Neste relato, observamos uma situação ainda mais rara: a migração de um projétil para o interior da via biliar principal, com obstrução tardia. A maioria dos poucos casos descritos na literatura ocorreu em contexto de guerra, quando fragmentos de projéteis acabaram se alojando no ducto colédoco com o passar do tempo¹¹. Krontris descreveu duas hipóteses para explicar essa migração: a primeira, e mais plausível, seria a penetração do projétil em tecidos adjacentes à via biliar, seguida de necrose e reação inflamatória, permitindo o avanço progressivo até o interior do ducto. A segunda hipótese seria a entrada direta do corpo estranho no colédoco no momento do trauma, sem sintomas agudos evidentes¹².

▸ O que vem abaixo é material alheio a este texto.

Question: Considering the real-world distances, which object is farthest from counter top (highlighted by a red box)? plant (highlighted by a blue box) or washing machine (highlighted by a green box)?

No caso em questão, o paciente apresentou sinais colestáticos mais de um ano após o ferimento inicial, sem histórico de peritonite, febre ou distensão abdominal aguda. Isso favorece a teoria de migração progressiva do projétil ao longo do tempo, com obstrução gradual do fluxo biliar. Casos como este reforçam a importância de manter um alto grau de suspeição clínica em pacientes com histórico de trauma penetrante e sintomas biliares tardios.

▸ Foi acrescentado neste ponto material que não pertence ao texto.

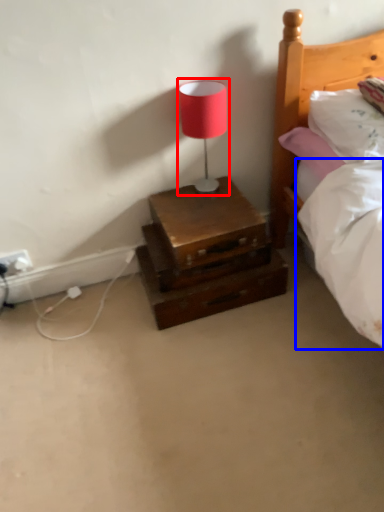 Question: Which of the following is the closest to the observer, table lamp (highlighted by a red box) or mattress (highlighted by a blue box)?

Choices:
 (A) table lamp
 (B) mattress

Answer: (B) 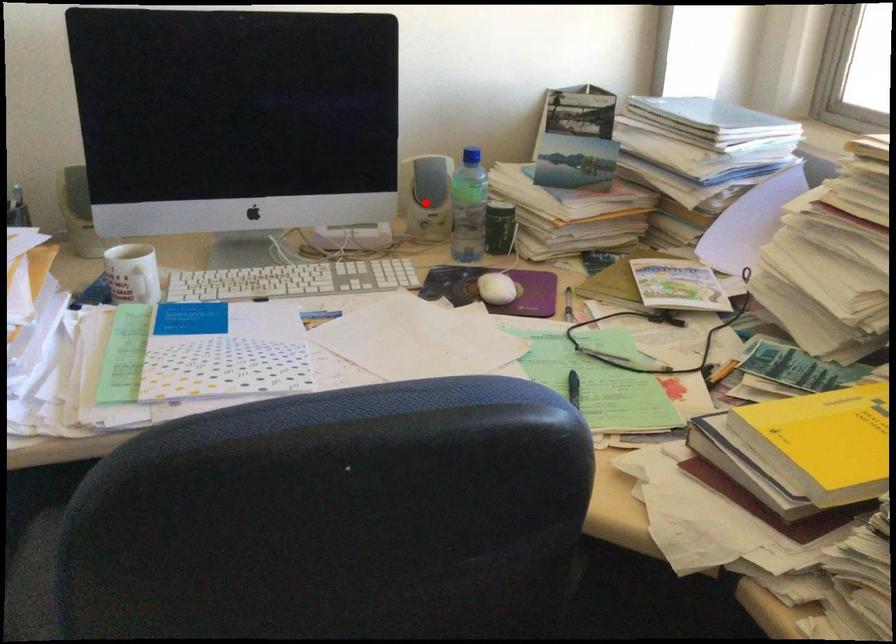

O manejo das lesões biliares extra-hepáticas depende de diversos fatores, como a extensão da lesão, a estabilidade do paciente e a presença de lesões associadas¹³. Em casos de ruptura parcial, como o relatado, a CPRE é uma ferramenta valiosa tanto para diagnóstico quanto para o tratamento, permitindo drenagem e alívio da obstrução¹⁴. No entanto, mesmo com intervenção endoscópica adequada, a remoção cirúrgica do projétil tornou-se necessária devido ao seu posicionamento impactado próximo à confluência dos ductos hepáticos.

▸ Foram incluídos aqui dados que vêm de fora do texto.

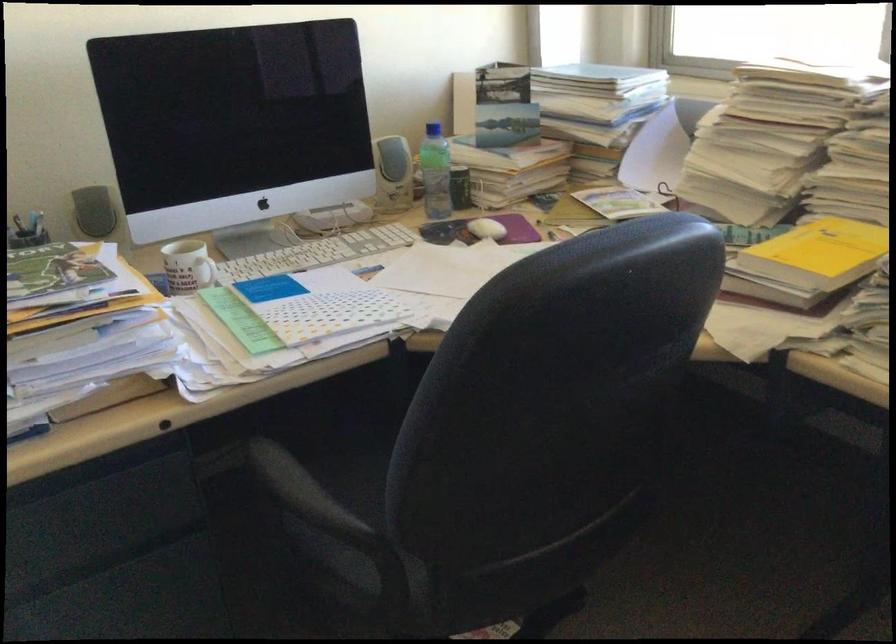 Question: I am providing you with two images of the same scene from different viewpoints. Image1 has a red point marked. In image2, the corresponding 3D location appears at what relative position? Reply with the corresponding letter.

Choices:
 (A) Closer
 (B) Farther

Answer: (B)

O bom resultado obtido neste caso só foi possível graças à integração entre os serviços de endoscopia, imagem e cirurgia hepatobiliopancreática. Essa abordagem multidisciplinar, associada ao acesso a métodos diagnósticos avançados, foi determinante para a resolução do quadro¹⁵.
Apesar da raridade dessa condição, chama atenção o fato de este ser o segundo caso documentado com essas características em Manaus, sendo o último caso relatado em 2019 ¹⁶. Isso reforça a importância da divulgação de experiências clínicas locais que possam contribuir para o reconhecimento precoce e o manejo adequado de apresentações incomuns do trauma abdominal.
4. CONCLUSÃO:
A presença de projéteis migrados para o interior da árvore biliar constitui uma ocorrência excepcionalmente rara, com número bastante limitado de casos documentados na literatura médica internacional⁴. Trata-se de uma condição cuja apresentação clínica tende a se manifestar de forma tardia, frequentemente com sinais e sintomas inespecíficos, como dor abdominal, icterícia ou alterações laboratoriais sugestivas de colestase, o que pode retardar o diagnóstico definitivo⁹. Diante desse cenário, destaca-se a relevância de uma anamnese minuciosa, especialmente com ênfase em antecedentes de trauma abdominal penetrante, como fator determinante na elucidação de quadros colestáticos ou colangites de etiologia incomum¹⁷.
A complexidade desses casos impõe a necessidade de uma abordagem diagnóstica e terapêutica integrada, envolvendo diferentes especialidades, como cirurgia, gastroenterologia e radiologia. O suporte por métodos de imagem, como a tomografia computadorizada e a colangiografia, é fundamental tanto para a identificação do corpo estranho quanto para o planejamento terapêutico. A conduta pode variar entre procedimentos endoscópicos minimamente invasivos e intervenções cirúrgicas, cuja escolha deve ser individualizada conforme as condições clínicas do paciente, a localização do projétil e a presença de complicações associadas¹¹.